#### Supplied information ####
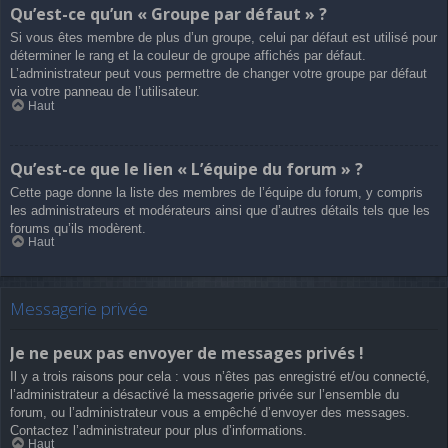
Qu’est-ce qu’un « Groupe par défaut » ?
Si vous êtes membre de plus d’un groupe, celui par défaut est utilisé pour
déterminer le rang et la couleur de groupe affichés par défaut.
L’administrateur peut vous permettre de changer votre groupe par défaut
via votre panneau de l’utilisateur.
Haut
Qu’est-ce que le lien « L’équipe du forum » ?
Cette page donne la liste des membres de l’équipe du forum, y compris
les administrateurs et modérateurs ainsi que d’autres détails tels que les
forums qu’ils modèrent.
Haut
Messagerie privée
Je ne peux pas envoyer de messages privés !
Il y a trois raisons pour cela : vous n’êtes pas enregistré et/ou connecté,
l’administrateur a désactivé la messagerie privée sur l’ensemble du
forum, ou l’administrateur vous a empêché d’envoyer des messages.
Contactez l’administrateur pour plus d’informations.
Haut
####
#### Supplied information ####
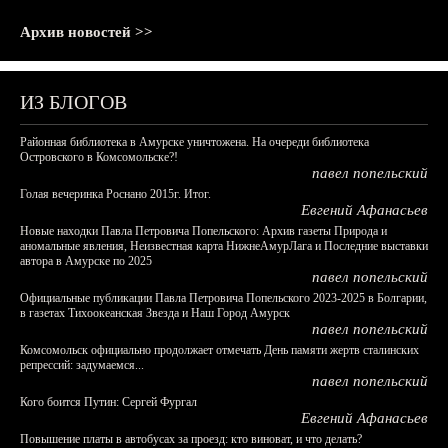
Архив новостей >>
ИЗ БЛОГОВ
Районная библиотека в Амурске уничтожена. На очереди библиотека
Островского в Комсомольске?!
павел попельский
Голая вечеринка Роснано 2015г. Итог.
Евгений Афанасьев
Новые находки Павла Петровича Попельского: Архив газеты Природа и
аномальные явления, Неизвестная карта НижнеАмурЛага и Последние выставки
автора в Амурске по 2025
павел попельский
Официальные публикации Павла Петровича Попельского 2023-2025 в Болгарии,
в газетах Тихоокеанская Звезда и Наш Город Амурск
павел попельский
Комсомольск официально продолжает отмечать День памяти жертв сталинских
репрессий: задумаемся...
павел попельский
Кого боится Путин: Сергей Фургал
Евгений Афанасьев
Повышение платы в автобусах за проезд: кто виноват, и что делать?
####
## Exercise brief:
Scan the entries above for the word "Амурске" and collect each line holding it.

## Response below:
Районная библиотека в Амурске уничтожена. На очереди библиотека
автора в Амурске по 2025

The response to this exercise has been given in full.